EXTRACTED MATERIAL: Begin

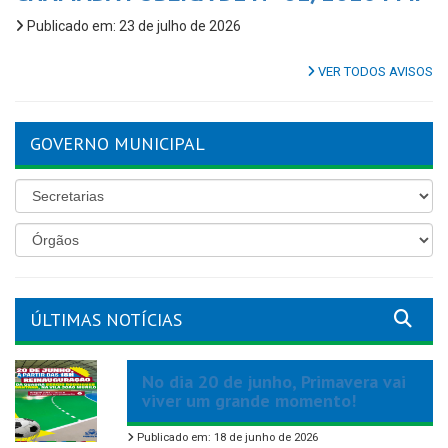
Publicado em: 23 de julho de 2026
VER TODOS AVISOS
GOVERNO MUNICIPAL
ÚLTIMAS NOTÍCIAS
No dia 20 de junho, Primavera vai
viver um grande momento!
Publicado em: 18 de junho de 2026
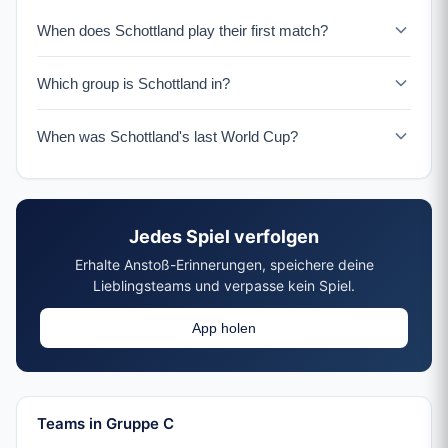
When does Schottland play their first match?
Schottland plays Haiti on June 13-14, 2026 in Boston.
Which group is Schottland in?
Schottland is in Group C with Brasilien, Marokko, and
When was Schottland's last World Cup?
Haiti.
Schottland's last World Cup was Frankreich 1998. The
2026 tournament marks their return after 28 years.
Jedes Spiel verfolgen
Erhalte Anstoß-Erinnerungen, speichere deine
Lieblingsteams und verpasse kein Spiel.
App holen
Teams in Gruppe C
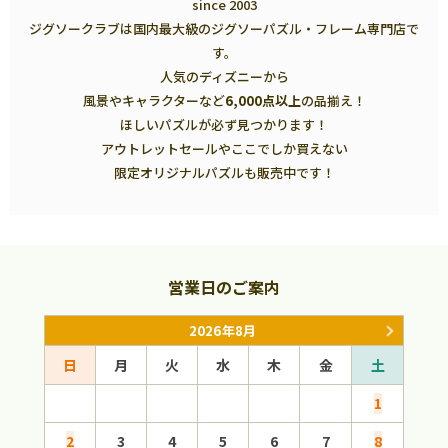
since 2003
ジグソークラブは国内最大級のジグソーパズル・フレーム専門店で
す。
人気のディズニーから
風景やキャラクターなど
6,000点以上
の品揃え！
ほしいパズルが必ず見つかります！
アウトレットセールやここでしか買えない
限定オリジナルパズルも販売中です！
営業日のご案内
2026年8月
日
月
火
水
木
金
土
日
1
2
3
4
5
6
7
8
6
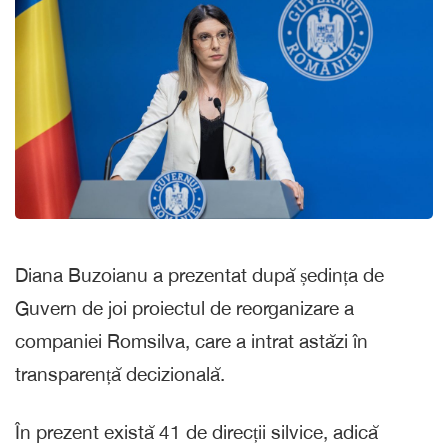
Diana Buzoianu a prezentat după ședința de
Guvern de joi proiectul de reorganizare a
companiei Romsilva, care a intrat astăzi în
transparență decizională.
În prezent există 41 de direcții silvice, adică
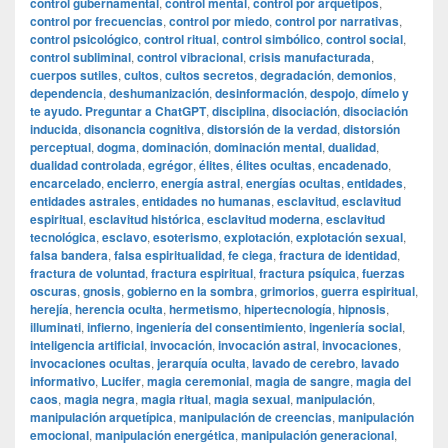
control gubernamental
,
control mental
,
control por arquetipos
,
control por frecuencias
,
control por miedo
,
control por narrativas
,
control psicológico
,
control ritual
,
control simbólico
,
control social
,
control subliminal
,
control vibracional
,
crisis manufacturada
,
cuerpos sutiles
,
cultos
,
cultos secretos
,
degradación
,
demonios
,
dependencia
,
deshumanización
,
desinformación
,
despojo
,
dímelo y
te ayudo. Preguntar a ChatGPT
,
disciplina
,
disociación
,
disociación
inducida
,
disonancia cognitiva
,
distorsión de la verdad
,
distorsión
perceptual
,
dogma
,
dominación
,
dominación mental
,
dualidad
,
dualidad controlada
,
egrégor
,
élites
,
élites ocultas
,
encadenado
,
encarcelado
,
encierro
,
energía astral
,
energías ocultas
,
entidades
,
entidades astrales
,
entidades no humanas
,
esclavitud
,
esclavitud
espiritual
,
esclavitud histórica
,
esclavitud moderna
,
esclavitud
tecnológica
,
esclavo
,
esoterismo
,
explotación
,
explotación sexual
,
falsa bandera
,
falsa espiritualidad
,
fe ciega
,
fractura de identidad
,
fractura de voluntad
,
fractura espiritual
,
fractura psíquica
,
fuerzas
oscuras
,
gnosis
,
gobierno en la sombra
,
grimorios
,
guerra espiritual
,
herejía
,
herencia oculta
,
hermetismo
,
hipertecnología
,
hipnosis
,
illuminati
,
infierno
,
ingeniería del consentimiento
,
ingeniería social
,
inteligencia artificial
,
invocación
,
invocación astral
,
invocaciones
,
invocaciones ocultas
,
jerarquía oculta
,
lavado de cerebro
,
lavado
informativo
,
Lucifer
,
magia ceremonial
,
magia de sangre
,
magia del
caos
,
magia negra
,
magia ritual
,
magia sexual
,
manipulación
,
manipulación arquetípica
,
manipulación de creencias
,
manipulación
emocional
,
manipulación energética
,
manipulación generacional
,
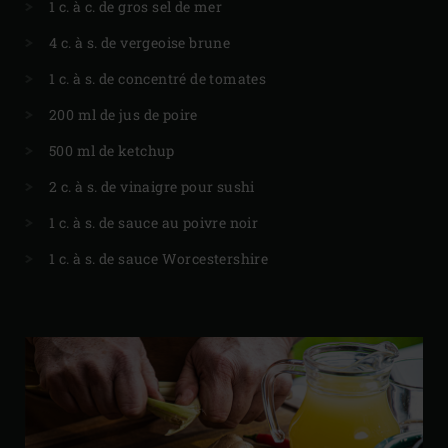
1 c. à c. de gros sel de mer
4 c. à s. de vergeoise brune
1 c. à s. de concentré de tomates
200 ml de jus de poire
500 ml de ketchup
2 c. à s. de vinaigre pour sushi
1 c. à s. de sauce au poivre noir
1 c. à s. de sauce Worcestershire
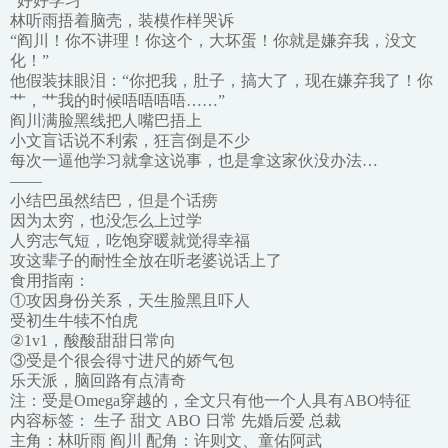
“好好学习”
林听雨捂着脑壳，装模作样哭诉
“阎川！你不讲理！你这个，大坏蛋！你就是嫌弃我，没文
化！”
他假装抹眼泪：“你把我，肚子，搞大了，现在嫌弃我了！你
艹，艹我的时候唔唔唔唔……”
阎川满脸黑线把人嘴巴捂上
小文盲话说不利索，狂言倒是不少
每次一逼他学习就拿这说事，也是拿这家伙没办法…
——
小结巴虽然结巴，但是个话痨
因为太穷，也没怎么上过学
人穷志气短，吃饱穿暖就觉得幸福
攻这辈子的耐性全放在听老婆说话上了
食用指南：
①攻因身份关系，天生脸黑且吓人
受初生牛犊不怕虎
②1v1，酸酸甜甜日常向
③受是个很会得寸进尺的娇气包
乐天派，脑回路有点清奇
注：受是Omega穿越的，全文只有他一个人具有ABO特征
内容标签： 生子 甜文 ABO 日常 先婚后爱 总裁
主角：林听雨 阎川 配角：许则文、童佑阿武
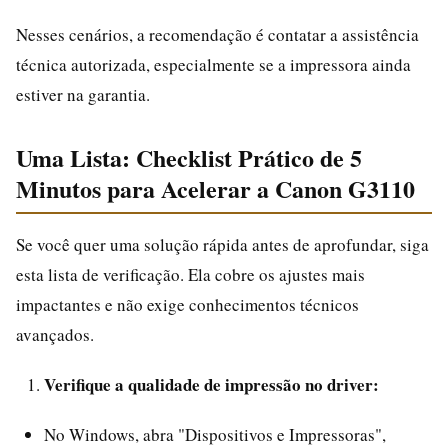
Nesses cenários, a recomendação é contatar a assistência
técnica autorizada, especialmente se a impressora ainda
estiver na garantia.
Uma Lista: Checklist Prático de 5
Minutos para Acelerar a Canon G3110
Se você quer uma solução rápida antes de aprofundar, siga
esta lista de verificação. Ela cobre os ajustes mais
impactantes e não exige conhecimentos técnicos
avançados.
Verifique a qualidade de impressão no driver:
No Windows, abra "Dispositivos e Impressoras",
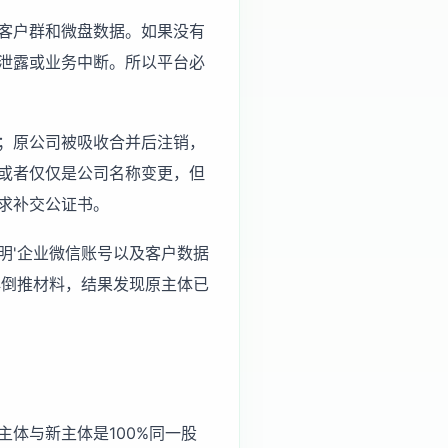
客户群和微盘数据。如果没有
泄露或业务中断。所以平台必
；原公司被吸收合并后注销，
或者仅仅是公司名称变更，但
求补交公证书。
明'企业微信账号以及客户数据
再倒推材料，结果发现原主体已
体与新主体是100%同一股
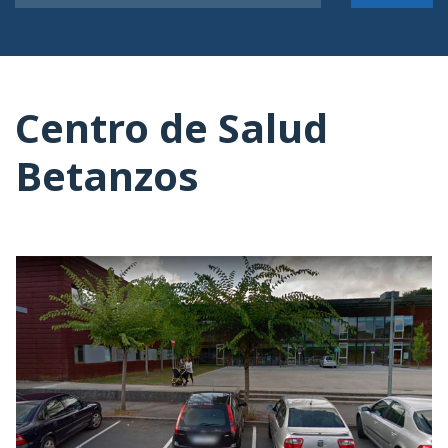
Centro de Salud
Betanzos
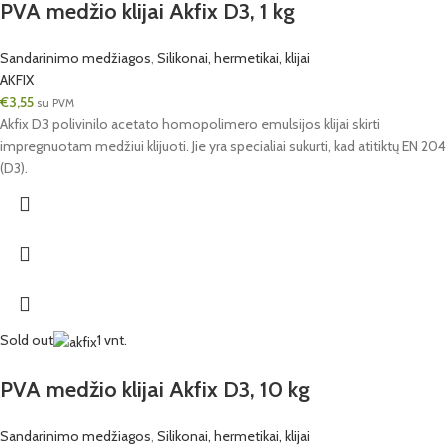
PVA medžio klijai Akfix D3, 1 kg
Sandarinimo medžiagos
,
Silikonai, hermetikai, klijai
AKFIX
€
3,55
su PVM
Akfix D3 polivinilo acetato homopolimero emulsijos klijai skirti
impregnuotam medžiui klijuoti. Jie yra specialiai sukurti, kad atitiktų EN 204
(D3).
Sold out
1 vnt.
PVA medžio klijai Akfix D3, 10 kg
Sandarinimo medžiagos
,
Silikonai, hermetikai, klijai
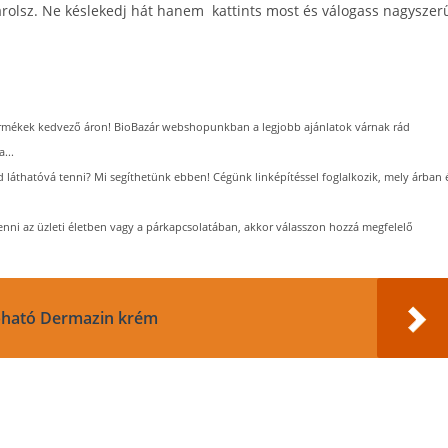
sárolsz. Ne késlekedj hát hanem kattints most és válogass nagyszer
rmékek kedvező áron! BioBazár webshopunkban a legjobb ajánlatok várnak rád
...
 láthatóvá tenni? Mi segíthetünk ebben! Cégünk linképítéssel foglalkozik, mely árban 
lenni az üzleti életben vagy a párkapcsolatában, akkor válasszon hozzá megfelelő
apható Dermazin krém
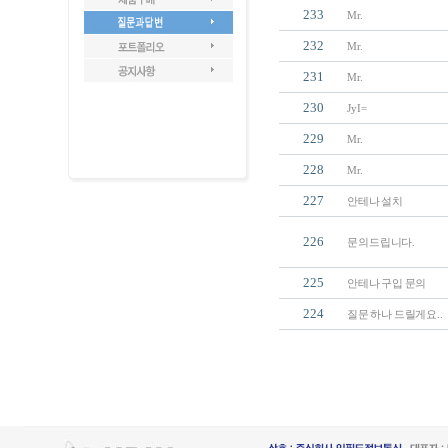
233
Mr.
232
Mr.
231
Mr.
230
JyI=
229
Mr.
228
Mr.
227
안테나 설치
226
문의드립니다.
225
안테나 구입 문의
224
질문 하나 드릴게요..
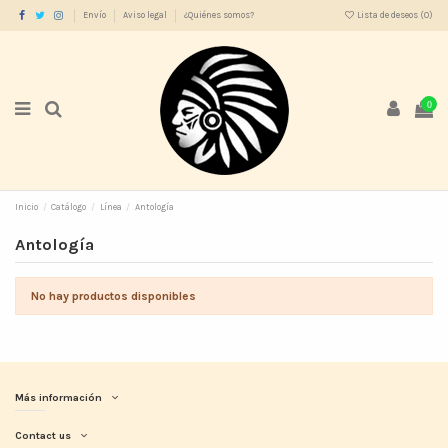
Envío
Aviso legal
¿Quiénes somos?
Lista de deseos (
0
)
0
Inicio
Catálogo
Línea
Antología
Antología
No hay productos disponibles
Más información
Contact us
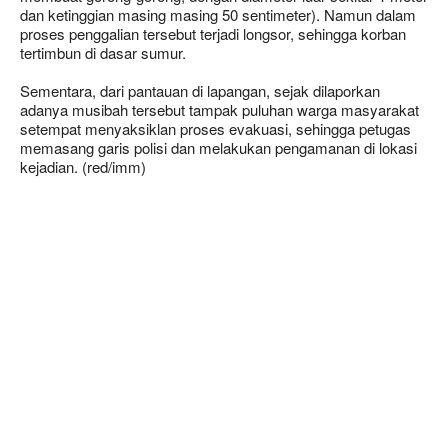
dan ketinggian masing masing 50 sentimeter). Namun dalam
proses penggalian tersebut terjadi longsor, sehingga korban
tertimbun di dasar sumur.
Sementara, dari pantauan di lapangan, sejak dilaporkan
adanya musibah tersebut tampak puluhan warga masyarakat
setempat menyaksiklan proses evakuasi, sehingga petugas
memasang garis polisi dan melakukan pengamanan di lokasi
kejadian. (red/imm)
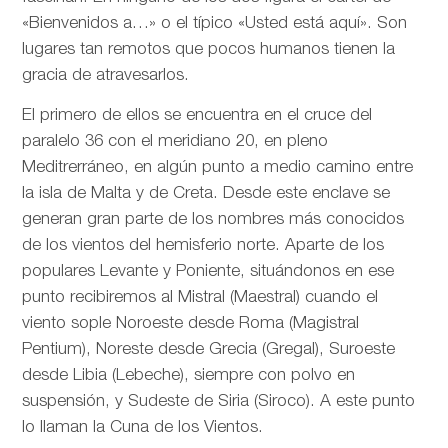
«Bienvenidos a…» o el típico «Usted está aquí». Son
lugares tan remotos que pocos humanos tienen la
gracia de atravesarlos.
El primero de ellos se encuentra en el cruce del
paralelo 36 con el meridiano 20, en pleno
Meditrerráneo, en algún punto a medio camino entre
la isla de Malta y de Creta. Desde este enclave se
generan gran parte de los nombres más conocidos
de los vientos del hemisferio norte. Aparte de los
populares Levante y Poniente, situándonos en ese
punto recibiremos al Mistral (Maestral) cuando el
viento sople Noroeste desde Roma (Magistral
Pentium), Noreste desde Grecia (Gregal), Suroeste
desde Libia (Lebeche), siempre con polvo en
suspensión, y Sudeste de Siria (Siroco). A este punto
lo llaman la Cuna de los Vientos.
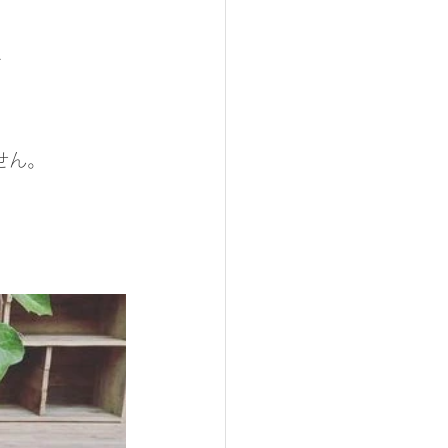
く
せん。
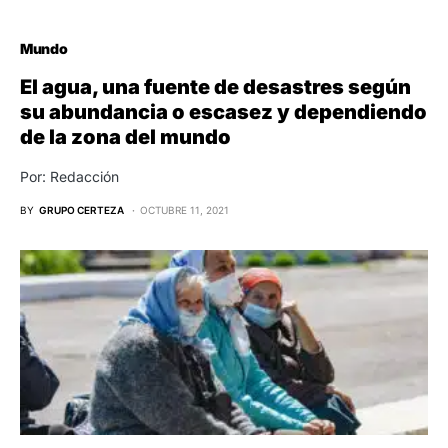
Mundo
El agua, una fuente de desastres según
su abundancia o escasez y dependiendo
de la zona del mundo
Por: Redacción
BY
GRUPO CERTEZA
OCTUBRE 11, 2021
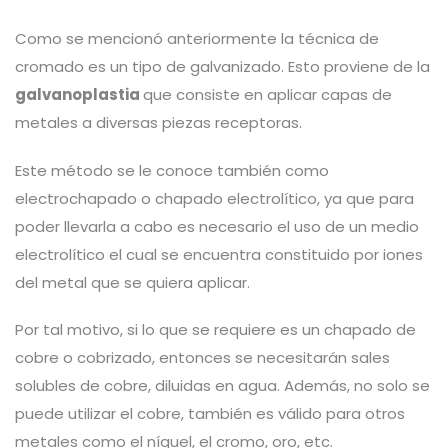
Como se mencionó anteriormente la técnica de
cromado es un tipo de galvanizado. Esto proviene de la
galvanoplastia
que consiste en aplicar capas de
metales a diversas piezas receptoras.
Este método se le conoce también como
electrochapado o chapado electrolítico, ya que para
poder llevarla a cabo es necesario el uso de un medio
electrolítico el cual se encuentra constituido por iones
del metal que se quiera aplicar.
Por tal motivo, si lo que se requiere es un chapado de
cobre o cobrizado, entonces se necesitarán sales
solubles de cobre, diluidas en agua. Además, no solo se
puede utilizar el cobre, también es válido para otros
metales como el níquel, el cromo, oro, etc.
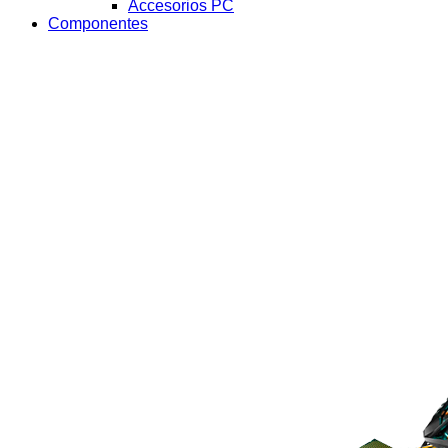
Accesorios PC
Componentes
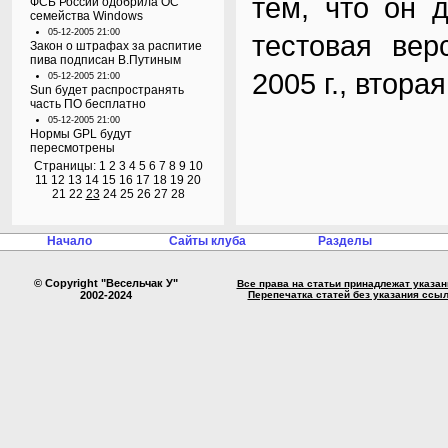
тем, что он 
ФСБ России одобрила ОС
семейства Windows
05-12-2005 21:00
тестовая вер
Закон о штрафах за распитие
пива подписан В.Путиным
2005 г., втор
05-12-2005 21:00
Sun будет распространять
часть ПО бесплатно
05-12-2005 21:00
Нормы GPL будут
пересмотрены
Страницы:
1
2
3
4
5
6
7
8
9
10
11
12
13
14
15
16
17
18
19
20
21
22
23
24
25
26
27
28
Начало
Сайты клуба
Разделы
© Copyright "Весельчак У"
Все права на статьи принадлежат указа
2002-2024
Перепечатка статей без указания ссы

EXTRACTED MATERIAL: End

ABOUT THIS EXERCISE:
The required result is an exact repetition of the lines from the one containing "пива подписан В.Путиным" through the last line of the data.

TASK ANSWER:
пива подписан В.Путиным
2005 г., втор
05-12-2005 21:00
Sun будет распространять
часть ПО бесплатно
05-12-2005 21:00
Нормы GPL будут
пересмотрены
Страницы:
1
2
3
4
5
6
7
8
9
10
11
12
13
14
15
16
17
18
19
20
21
22
23
24
25
26
27
28
Начало
Сайты клуба
Разделы
© Copyright "Весельчак У"
Все права на статьи принадлежат указа
2002-2024
Перепечатка статей без указания ссы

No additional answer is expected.